ENTRIES PROVIDED:
╔══

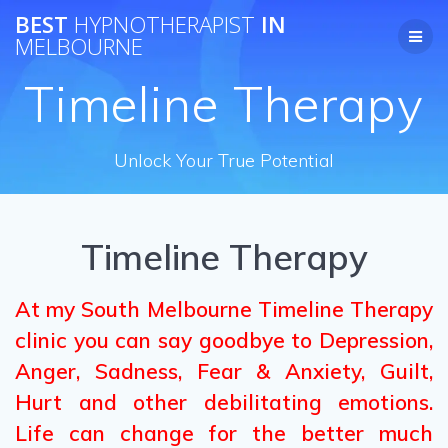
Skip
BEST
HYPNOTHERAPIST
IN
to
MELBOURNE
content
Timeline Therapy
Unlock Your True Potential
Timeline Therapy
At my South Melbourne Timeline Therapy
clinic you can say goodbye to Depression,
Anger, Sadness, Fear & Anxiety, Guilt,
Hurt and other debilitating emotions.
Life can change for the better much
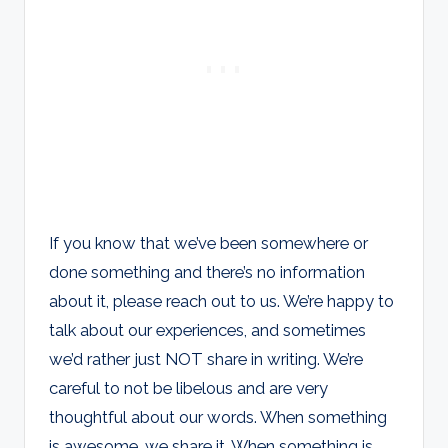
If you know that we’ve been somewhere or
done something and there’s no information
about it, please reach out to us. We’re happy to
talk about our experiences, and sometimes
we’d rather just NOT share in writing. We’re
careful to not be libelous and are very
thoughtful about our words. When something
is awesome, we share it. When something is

╚══

WHAT THE TASK ASKS:
Please go through the material and return each line where the word "share" appears.

EXERCISE RESPONSE:
we’d rather just NOT share in writing. We’re
is awesome, we share it. When something is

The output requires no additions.